By Rachel Zanoni
My high school was rather queer. It was a small private school, where the dominant sexualities at play seemed to be straight (of course), bisexual, and pansexual. We were Tumblr-taught and as inclusive as our identity-focused education allowed. The first time I had heard of asexual was in a classroom discussion during lunch about sexualities when I shared that I was a late-bloomer.
“I’m not attracted to people yet,” I said.
“Oh, you’re asexual,” said a classmate. “That means you aren’t sexually attracted to anyone. Neither am I. We are the A in LGBTQIA+.” Three years later I adopted the label.
Asexuality is frequently described as just not being interested in sex. More accurately it is the lack of sexual attraction. The expanded asexual spectrum follows the split attraction model which says that your sexual attraction can be different from those whom you have romantic interest in. There are other identities, such as demi, litho, fray, etc. that describe the specific conditions of interest, with greysexual being the catchall for an undetermined location on the asexual spectrum.
Finding out that these identities exist is validation that you are okay as you are, regardless of what other people think. As a neurodiverse woman, that acceptance is a gift. I already feel wrong in so many ways for the differences of my brain and body. For more learning, check out the term neuroqueer.
Some asexuals masturbate and have sex. Some of us are sexually repulsed. For the most part though, it seems kinda like sports. A lot of people are REALLY into it. It’s very consuming, they spend time every week watching the games, talking about the games, spending money on merchandise, etc. I don’t like sports. I’d rather play video games, and while I understand you have different interests, please respect that I don’t have to like what you do.
This is something that a lot of people don’t understand. Sexuality and romance are a part of growing up in our culture. Love is a part of the human experience. And those who don’t want these things are frequently interpreted as broken, inhuman, or immature by others.
That can result in promotions denied, family that don’t accept us, or doctors offering to cure us. We can be sexually harassed by those who won’t believe us and/or think that it’s impossible to not want these things. This can also lead to very personal questions… I would recommend not asking acquaintances if they masturbate.

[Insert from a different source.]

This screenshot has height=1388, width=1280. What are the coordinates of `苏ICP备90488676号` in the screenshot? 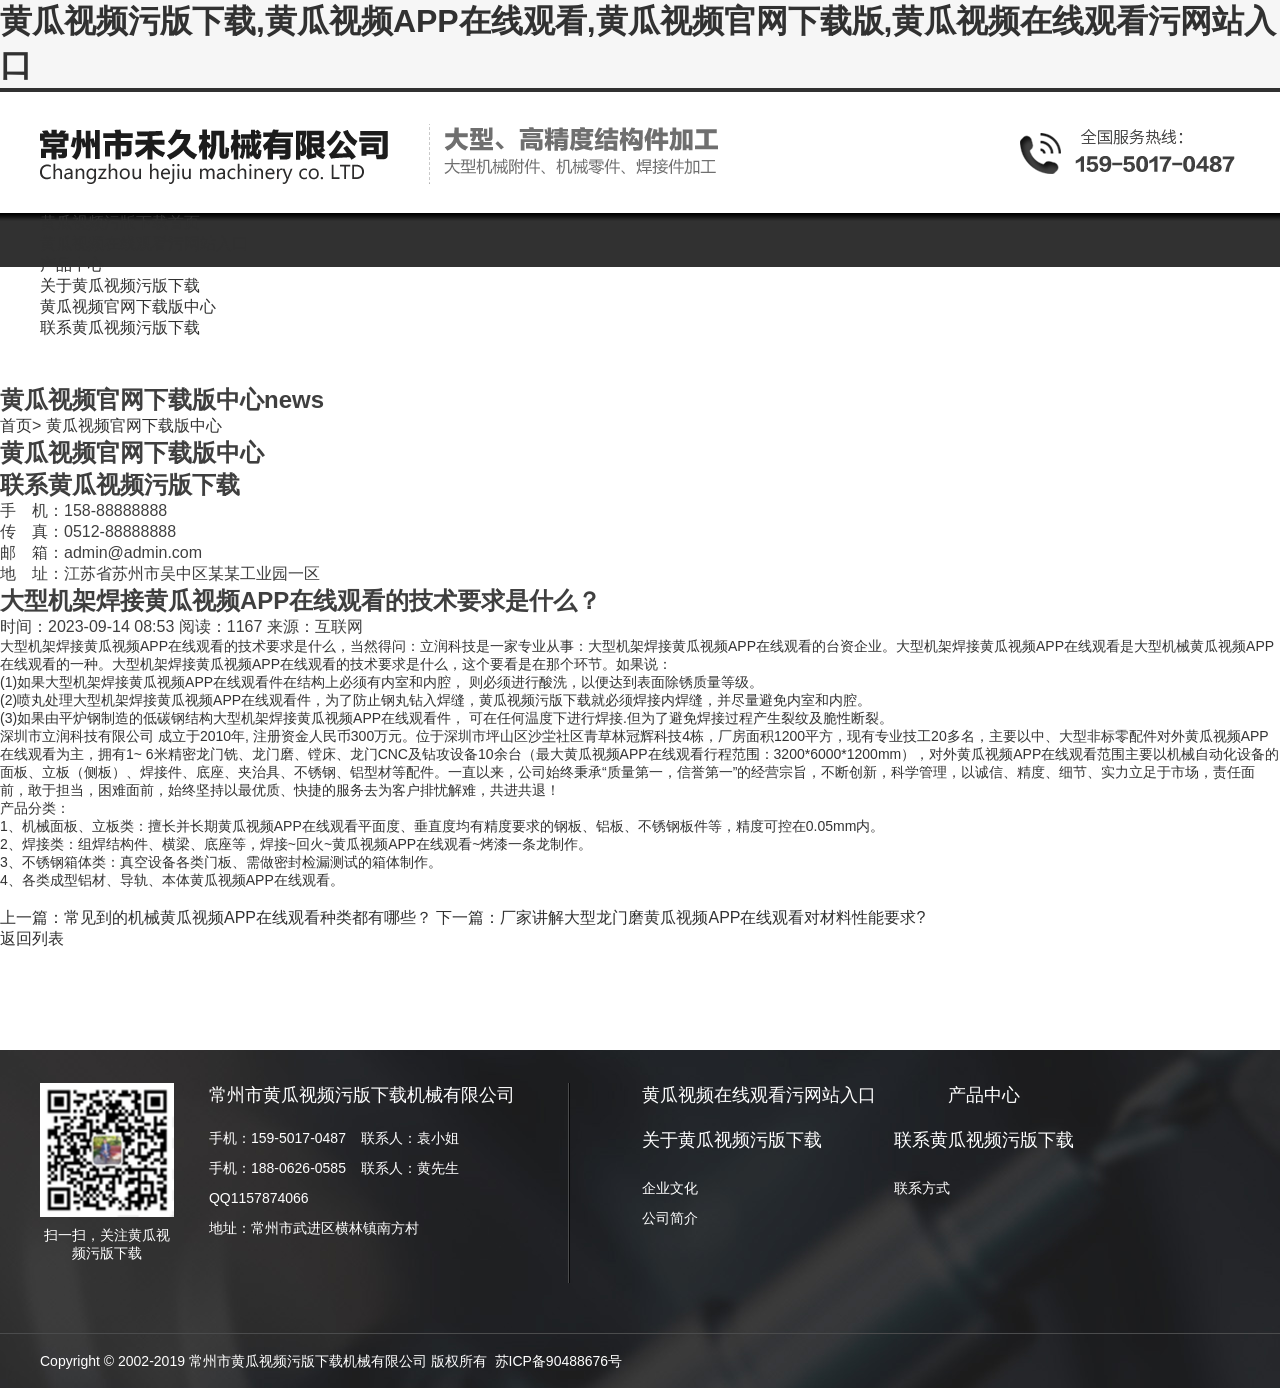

Pride was created as a safe space. A celebration of the weird that is punished by society. Gay people were stigmatized as hypersexual for so long, they embraced it. Now, as June has become Pride month in America and it has become a popular way to virtue signal, many have discussed banning kink from Pride, citing asexual inclusivity. This seems a vast misunderstanding of kink and asexuality. For me, asexuality is not the lack of all things society deems sexual, but the understanding that not all things need be sexual. Queerness is not just about who you love, it can also be about how you love. (And many asexuals love nonsexual kink.)
I would be remiss to give the impression that the queer community is all accepting. We have a long way to go in our journey for inclusion, particularly considering intersectionality. The other day on Twitter, @iwritecoolstuff mentioned that we need to address ableism in the queer community and how hot, white people are excused from most of it. This fear comes to life as America begins to revive itself from the lockdown. I hope this June that people are mindful of all of us who, even if vaccinated, still don’t feel safe leaving our houses for medical reasons, and that Pride will have ASL interpreters and wheelchair accessible spaces.
My queer space is online, in the niche of Tumblr, of Discord, and select internet communities. I create space for them, and they create space for me. I hang with the neurodivergent folk whose gender identity may or may not exist. I go to the quiet tea party where we share gay love stories with happy endings and 0 dead protagonists.
In this time of Pride, we embrace the rainbow. We celebrate the sexuality and gender minorities that many would prefer to ignore—always, altogether, or for as long as they can. For many, when they think of the queer community, they think of overtly gay, lesbian, and transgender people, or the ideas they have about such folk.
This June, remember that the “A” stands for asexual and to move beyond the letters. For each member of the Alphabet Mafia that you meet, we are people beyond the labels that we use. Identities are an excellent place to begin our understanding, however the end must be rooted in acceptance. And acceptance—true acceptance—will always be intersectional.
Rachel Zanoni is a current member of Public Allies Baltimore.
This piece is part of Public Allies’ campaign to highlight voices of LGBTQ+ members, alumni, staff, and partners throughout Pride Month.